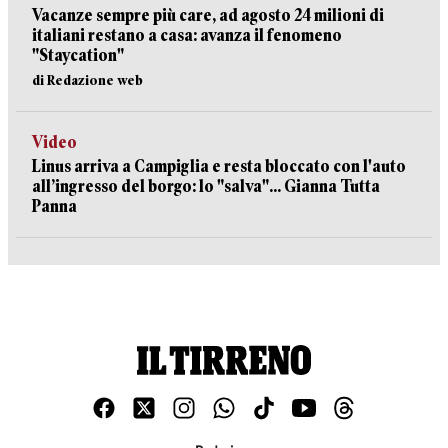
Vacanze sempre più care, ad agosto 24 milioni di
italiani restano a casa: avanza il fenomeno
"Staycation"
di Redazione web
Video
Linus arriva a Campiglia e resta bloccato con l'auto
all’ingresso del borgo: lo "salva"... Gianna Tutta
Panna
· · ·
> [EXERCISE]
A faithful copy of all the data above, without its pictures, is the expected result.

> [RESPONSE TO THE TASK]
Vacanze sempre più care, ad agosto 24 milioni di
italiani restano a casa: avanza il fenomeno
"Staycation"
di Redazione web
Video
Linus arriva a Campiglia e resta bloccato con l'auto
all’ingresso del borgo: lo "salva"... Gianna Tutta
Panna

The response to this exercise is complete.